# **Individual Planning DSCI 100 Project**

# 1: Data Description

### Data Collection Method:
- The data of both datasets were collected by the UBC research group, Pacific Laboratory for Artificial Intelligence through recording player behaviour in MineCraft.

### players.csv:
- The players dataframe has 196 observations, with 7 variables

| Variable | Description | Data type |
|----------|-------------|-----------|
| experience | Self-identifying Level of Experience | chr|
| subscribe  | Game Newsletter Subscription Status | lgl |
| hashedEmail | Hashed Version of Player Email | chr |
| played_hours | Hours spent in game | dbl |
| name | Name of player | chr |
| gender | Gender of player | chr |
| age | Age of player | dbl |

### summary statistics
- From the `summary()` function:

| Variable | Min | Max | Mean |
|----------|-----|-----|------|
| played_hours | 0.00 | 223.10 | 5.85|
|age | 9.00 | 58.00 | 21.14 |


In [None]:
library(tidyverse)

player_data <- read_csv("data/players.csv") 
sessions_data <- read_csv("data/sessions.csv")

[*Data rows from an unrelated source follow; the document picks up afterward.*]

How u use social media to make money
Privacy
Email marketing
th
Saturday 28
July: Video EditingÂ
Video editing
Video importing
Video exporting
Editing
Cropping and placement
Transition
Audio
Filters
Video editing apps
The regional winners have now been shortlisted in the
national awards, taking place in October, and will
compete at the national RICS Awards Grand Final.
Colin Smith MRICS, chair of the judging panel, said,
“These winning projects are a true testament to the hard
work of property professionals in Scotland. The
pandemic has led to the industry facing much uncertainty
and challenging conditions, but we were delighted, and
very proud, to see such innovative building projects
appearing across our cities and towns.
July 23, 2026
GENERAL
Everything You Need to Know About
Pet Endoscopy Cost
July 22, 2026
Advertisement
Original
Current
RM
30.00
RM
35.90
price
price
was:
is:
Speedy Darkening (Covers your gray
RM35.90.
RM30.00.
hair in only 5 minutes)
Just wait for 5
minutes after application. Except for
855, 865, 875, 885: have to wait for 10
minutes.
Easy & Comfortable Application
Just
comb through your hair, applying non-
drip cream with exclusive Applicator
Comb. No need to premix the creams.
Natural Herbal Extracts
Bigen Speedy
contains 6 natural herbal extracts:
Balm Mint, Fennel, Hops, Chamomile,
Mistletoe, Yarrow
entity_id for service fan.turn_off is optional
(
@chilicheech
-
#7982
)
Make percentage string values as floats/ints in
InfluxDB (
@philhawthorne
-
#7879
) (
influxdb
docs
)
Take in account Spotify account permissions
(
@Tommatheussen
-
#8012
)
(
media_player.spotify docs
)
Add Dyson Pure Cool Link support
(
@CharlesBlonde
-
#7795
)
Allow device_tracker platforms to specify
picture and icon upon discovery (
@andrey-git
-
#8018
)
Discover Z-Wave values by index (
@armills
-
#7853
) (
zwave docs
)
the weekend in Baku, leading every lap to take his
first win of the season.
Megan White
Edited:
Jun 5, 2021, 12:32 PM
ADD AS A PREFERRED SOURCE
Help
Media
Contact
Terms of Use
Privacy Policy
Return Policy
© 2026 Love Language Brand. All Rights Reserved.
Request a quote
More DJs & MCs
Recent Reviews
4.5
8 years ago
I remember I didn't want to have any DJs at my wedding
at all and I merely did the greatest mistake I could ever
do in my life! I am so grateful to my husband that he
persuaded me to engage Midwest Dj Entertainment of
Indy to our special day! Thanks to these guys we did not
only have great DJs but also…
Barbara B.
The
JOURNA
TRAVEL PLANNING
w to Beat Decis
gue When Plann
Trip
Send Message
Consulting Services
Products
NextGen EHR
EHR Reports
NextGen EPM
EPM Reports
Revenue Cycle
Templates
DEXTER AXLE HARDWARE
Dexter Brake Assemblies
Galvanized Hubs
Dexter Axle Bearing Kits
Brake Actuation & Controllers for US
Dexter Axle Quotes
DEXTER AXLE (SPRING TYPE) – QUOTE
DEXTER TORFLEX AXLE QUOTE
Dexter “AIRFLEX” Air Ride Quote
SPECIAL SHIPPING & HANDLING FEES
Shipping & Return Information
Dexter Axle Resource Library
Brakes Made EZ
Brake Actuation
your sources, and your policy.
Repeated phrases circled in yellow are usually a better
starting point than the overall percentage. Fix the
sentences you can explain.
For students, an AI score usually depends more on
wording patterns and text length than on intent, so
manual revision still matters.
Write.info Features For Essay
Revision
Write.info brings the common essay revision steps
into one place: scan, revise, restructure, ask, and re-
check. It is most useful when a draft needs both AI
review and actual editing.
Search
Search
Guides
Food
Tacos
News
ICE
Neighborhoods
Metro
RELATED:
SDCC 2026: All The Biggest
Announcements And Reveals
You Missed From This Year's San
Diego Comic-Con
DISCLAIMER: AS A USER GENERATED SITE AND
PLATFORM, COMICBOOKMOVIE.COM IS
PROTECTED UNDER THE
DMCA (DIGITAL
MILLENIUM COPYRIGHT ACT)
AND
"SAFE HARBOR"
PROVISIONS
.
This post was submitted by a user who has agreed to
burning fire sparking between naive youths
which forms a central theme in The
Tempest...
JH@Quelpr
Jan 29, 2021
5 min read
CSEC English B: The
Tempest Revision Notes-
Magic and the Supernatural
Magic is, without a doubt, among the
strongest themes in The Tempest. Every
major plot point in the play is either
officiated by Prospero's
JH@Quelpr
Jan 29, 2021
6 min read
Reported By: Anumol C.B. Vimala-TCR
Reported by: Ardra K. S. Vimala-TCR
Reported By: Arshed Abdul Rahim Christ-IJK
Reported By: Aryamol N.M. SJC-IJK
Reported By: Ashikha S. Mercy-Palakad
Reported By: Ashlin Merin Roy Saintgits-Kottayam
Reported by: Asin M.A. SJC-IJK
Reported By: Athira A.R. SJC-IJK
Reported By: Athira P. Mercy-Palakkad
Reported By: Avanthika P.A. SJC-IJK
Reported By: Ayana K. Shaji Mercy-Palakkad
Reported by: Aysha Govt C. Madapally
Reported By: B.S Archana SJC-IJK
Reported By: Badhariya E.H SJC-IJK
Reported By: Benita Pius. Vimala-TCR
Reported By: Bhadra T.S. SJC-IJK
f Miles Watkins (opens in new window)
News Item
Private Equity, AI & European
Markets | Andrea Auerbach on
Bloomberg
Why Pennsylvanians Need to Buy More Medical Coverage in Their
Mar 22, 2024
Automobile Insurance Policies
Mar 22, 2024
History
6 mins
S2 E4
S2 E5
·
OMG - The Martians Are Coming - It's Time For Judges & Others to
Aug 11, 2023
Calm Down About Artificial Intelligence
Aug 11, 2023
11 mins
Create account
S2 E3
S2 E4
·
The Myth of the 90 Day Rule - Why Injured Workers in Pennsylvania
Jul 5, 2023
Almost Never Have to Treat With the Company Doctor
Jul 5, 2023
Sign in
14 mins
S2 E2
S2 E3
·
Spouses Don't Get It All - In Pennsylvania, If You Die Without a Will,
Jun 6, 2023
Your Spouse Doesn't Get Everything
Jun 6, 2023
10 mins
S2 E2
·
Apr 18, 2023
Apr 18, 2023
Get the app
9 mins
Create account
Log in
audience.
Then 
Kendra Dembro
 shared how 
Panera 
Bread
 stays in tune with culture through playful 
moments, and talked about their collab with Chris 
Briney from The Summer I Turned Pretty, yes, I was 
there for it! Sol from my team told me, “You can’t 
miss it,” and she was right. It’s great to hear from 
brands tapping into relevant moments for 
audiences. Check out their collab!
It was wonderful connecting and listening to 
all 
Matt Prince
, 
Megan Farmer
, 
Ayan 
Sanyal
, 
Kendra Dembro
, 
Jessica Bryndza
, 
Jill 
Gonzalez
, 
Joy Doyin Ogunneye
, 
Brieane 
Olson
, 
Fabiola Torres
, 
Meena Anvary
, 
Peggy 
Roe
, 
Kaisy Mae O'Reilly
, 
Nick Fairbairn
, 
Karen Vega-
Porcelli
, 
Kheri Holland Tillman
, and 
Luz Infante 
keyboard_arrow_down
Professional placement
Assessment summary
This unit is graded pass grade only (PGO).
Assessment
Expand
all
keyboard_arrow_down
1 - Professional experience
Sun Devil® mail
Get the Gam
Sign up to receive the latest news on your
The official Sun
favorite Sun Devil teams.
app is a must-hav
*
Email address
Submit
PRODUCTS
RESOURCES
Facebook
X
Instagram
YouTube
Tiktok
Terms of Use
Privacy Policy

player_pro <- player_data |>
    filter(experience == "Pro")|>
    nrow()

player_veteran <- player_data |>
    filter(experience == "Veteran") |>
    nrow()

player_amateur <- player_data |>
    filter(experience == "Amateur")|>
    nrow()

player_regular <- player_data |>
    filter(experience == "Regular")|>
    nrow()

player_beginner <- player_data |>
    filter(experience == "Beginner")|>
    nrow()

player_rows <- nrow(player_data)

beginner_pc <- round((player_beginner/player_rows), 2)
amateur_pc <- round((player_amateur/player_rows), 2)
regular_pc <- round((player_regular/player_rows), 2)
veteran_pc <- round((player_veteran/player_rows), 2)
pro_pc <- round((player_pro/player_rows), 2)

The proportion of self-identifying experience is as follows:

- Beginner: 0.18
- Amateur: 0.32
- Regular: 0.18
- Veteran: 0.24
- Pro: 0.07

In [None]:
true_players <- player_data |>
    filter(subscribe == TRUE) |>
    nrow()

false_players <- player_data |>
    filter(subscribe == FALSE) |>
    nrow()

true_pc <- round((true_players/player_rows), 2)
false_pc <- round((false_players/player_rows), 2)

The proportion of players subscribed to the game newsletter is as follows:
- True: 0.73
- False: 0.27

### sessions.csv
- The sessions dataframe has 1535 observations, with 5 observations
| Variable | Description | Data type |
|----------|-------------|-----------
| hashedEmail | Hashed Version of Player Email | chr |
| start_time | Start Time of Session | chr|
| end_time | End Time of Session | chr |
| original_start_time | Start Time Represented in UNIX time | dbl |
| original_end_time | End Time Represented in UNIX time | dbl |

### summary statistics
- From the `summary()` function:

| Variable | Min | Max | Mean |
|----------|-----|-----|------|
| original_start | 1.71e+12 | 1.73e+12 | 1.72e+12 |
| orginal_end_time | 1.71e+12 |1.73e+12 | 1.72e+12 |

## Issues
- Data is given in 2 separate .csv files, making the data difficult to interpret between the files. This can be solved through merging the datasets into one through their mutual variable (hashedEmail), using `inner_join`
- In the `players.csv` dataframe, experience can be changed to fct data types. Age can also be changed to an int data type.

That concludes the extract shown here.